Information:
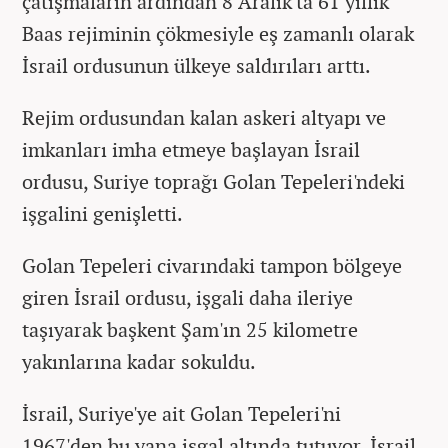
çatışmaların ardından 8 Aralık'ta 61 yıllık
Baas rejiminin çökmesiyle eş zamanlı olarak
İsrail ordusunun ülkeye saldırıları arttı.
Rejim ordusundan kalan askeri altyapı ve
imkanları imha etmeye başlayan İsrail
ordusu, Suriye toprağı Golan Tepeleri'ndeki
işgalini genişletti.
Golan Tepeleri civarındaki tampon bölgeye
giren İsrail ordusu, işgali daha ileriye
taşıyarak başkent Şam'ın 25 kilometre
yakınlarına kadar sokuldu.
İsrail, Suriye'ye ait Golan Tepeleri'ni
1967'den bu yana işgal altında tutuyor. İsrail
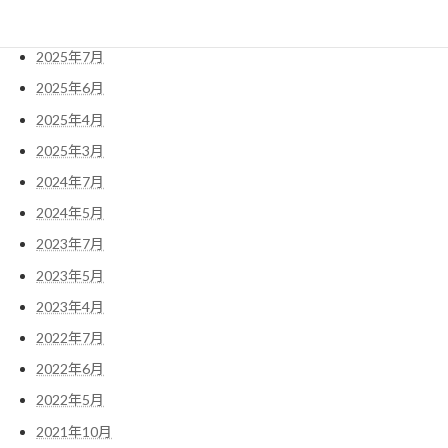
2025年10月
2025年7月
2025年6月
2025年4月
2025年3月
2024年7月
2024年5月
2023年7月
2023年5月
2023年4月
2022年7月
2022年6月
2022年5月
2021年10月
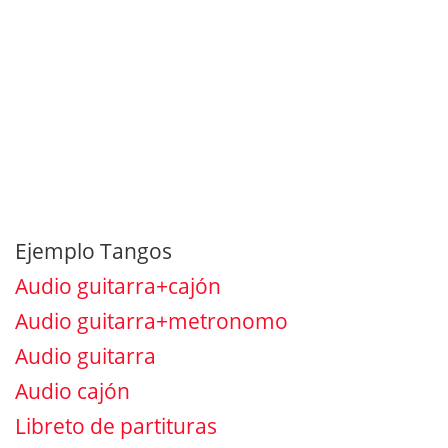
Ejemplo Tangos
Audio guitarra+cajón
Audio guitarra+metronomo
Audio guitarra
Audio cajón
Libreto de partituras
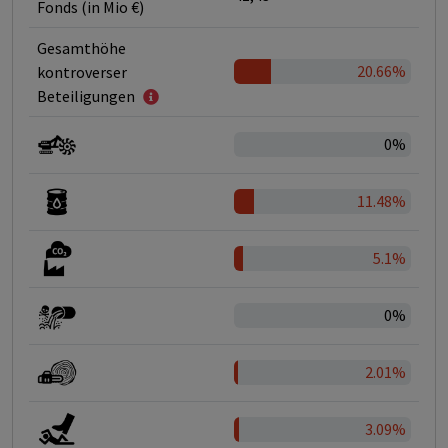
Fonds (in Mio €)
Gesamthöhe
20.66%
kontroverser
Beteiligungen
0%
11.48%
5.1%
0%
2.01%
3.09%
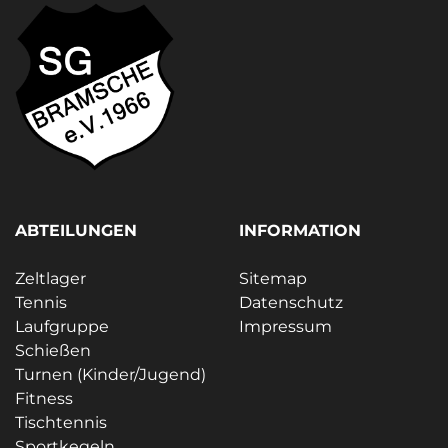
ABTEILUNGEN
INFORMATION
Zeltlager
Sitemap
Tennis
Datenschutz
Laufgruppe
Impressum
Schießen
Turnen (Kinder/Jugend)
Fitness
Tischtennis
Sportkegeln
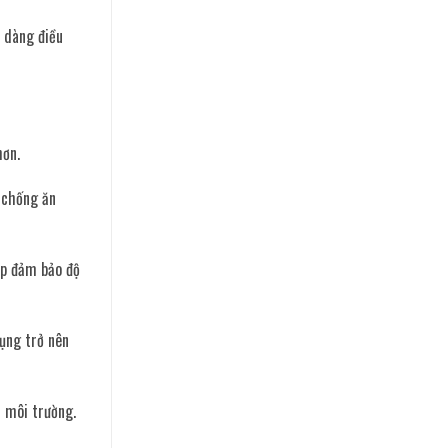
 dàng điều
hơn.
 chống ăn
úp đảm bảo độ
dụng trở nên
m môi trường.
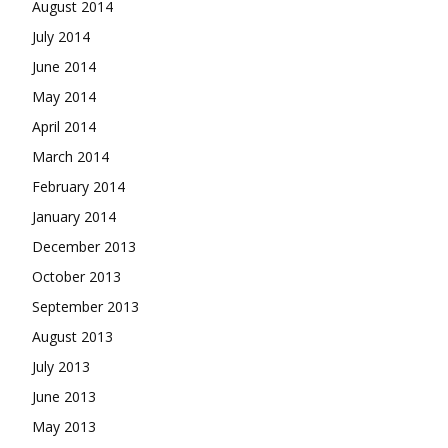
August 2014
July 2014
June 2014
May 2014
April 2014
March 2014
February 2014
January 2014
December 2013
October 2013
September 2013
August 2013
July 2013
June 2013
May 2013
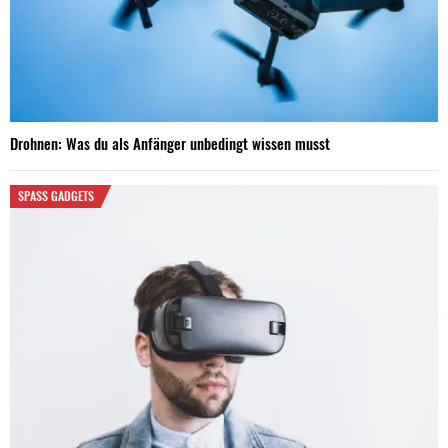
Drohnen: Was du als Anfänger unbedingt wissen musst
SPASS GADGETS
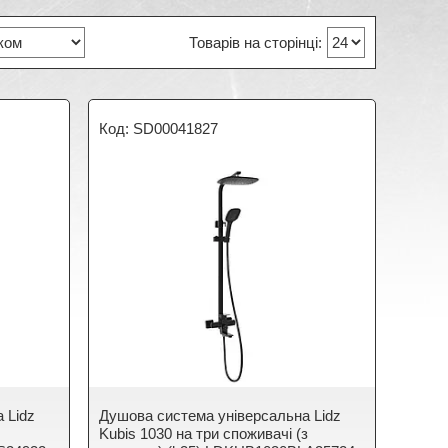
SD00041827
 Lidz
Душова система універсальна Lidz
Kubis 1030 на три споживачі (з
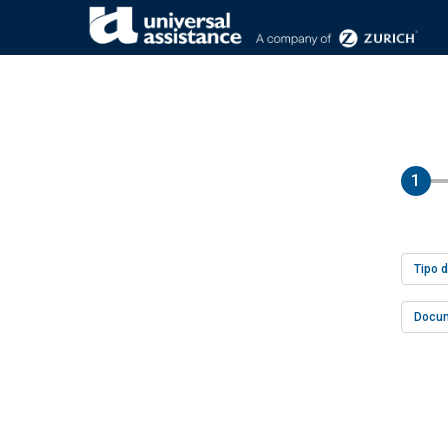
REINTEGROS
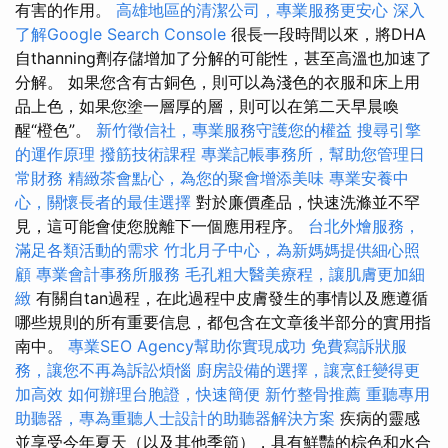
有害的作用。
高雄地區的清潔公司，專業服務更安心
深入
了解Google Search Console
很長一段時間以來，將DHA
自thanning劑存儲增加了分解的可能性，甚至高溫也加速了
分解。 如果您含有古銅色，則可以為淺色的衣服和床上用
品上色，如果您塗一層厚的層，則可以在第二天早晨喚
醒“橙色”。
新竹徵信社，專業服務守護您的權益
搜尋引擎
的運作原理
撥筋技術課程
專業記帳事務所，幫助您管理日
常財務
精緻茶會點心，為您的聚會增添美味
專業安養中
心，關懷長者的最佳選擇
對於廉價產品，快速洗滌並不罕
見，這可能會使您脫離下一個應用程序。
台北外燴服務，
滿足各類活動的需求
竹北月子中心，為新媽媽提供細心照
顧
專業會計事務所服務
毛孔粗大醫美療程，讓肌膚更加細
緻
有關自tan過程，在此過程中皮膚發生的事情以及應遵循
哪些規則的所有重要信息，都包含在文章後半部分的實用指
南中。
專業SEO Agency幫助你實現成功
免費寫訴狀服
務，讓您不再為訴訟煩惱
廚房設備的選擇，讓烹飪變得更
加高效
如何辦理台胞證，快速簡便
新竹整骨推薦
重聽專用
助聽器，專為重聽人士設計的助聽器解決方案
疾病的靈感
並享受今年夏天（以及其他季節），具有鮮豔的棕色和水合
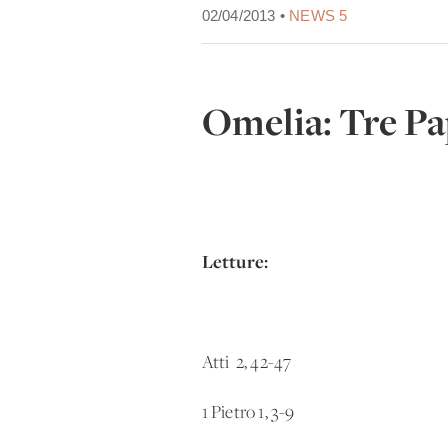
02/04/2013 •
NEWS 5
Omelia: Tre Pap
Letture:
Atti 2, 42-47
1 Pietro 1, 3-9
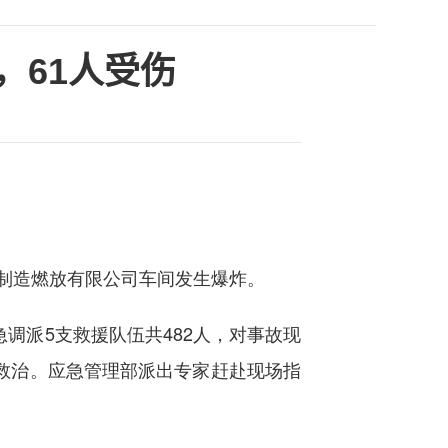
，61人受伤
花制造燃放有限公司车间发生爆炸。
派5支救援队伍共482人，对事故现
救治。应急管理部派出专家赶赴现场指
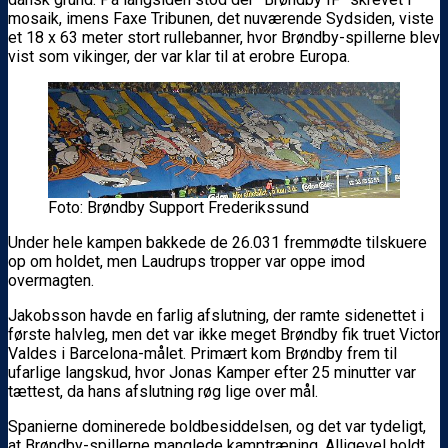
mosaik, imens Faxe Tribunen, det nuværende Sydsiden, viste
et 18 x 63 meter stort rullebanner, hvor Brøndby-spillerne blev
vist som vikinger, der var klar til at erobre Europa.
Foto: Brøndby Support Frederikssund
Under hele kampen bakkede de 26.031 fremmødte tilskuere
op om holdet, men Laudrups tropper var oppe imod
overmagten.
Jakobsson havde en farlig afslutning, der ramte sidenettet i
første halvleg, men det var ikke meget Brøndby fik truet Victor
Valdes i Barcelona-målet. Primært kom Brøndby frem til
ufarlige langskud, hvor Jonas Kamper efter 25 minutter var
tættest, da hans afslutning røg lige over mål.
Spanierne dominerede boldbesiddelsen, og det var tydeligt,
at Brøndby-spillerne manglede kamptræning. Alligevel holdt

Brief:
Across all the records, find the lines containing the word "Audio" and reproduce each one.

Solved exercise:
Audio guitarra+cajón
Audio guitarra+metronomo
Audio guitarra
Audio cajón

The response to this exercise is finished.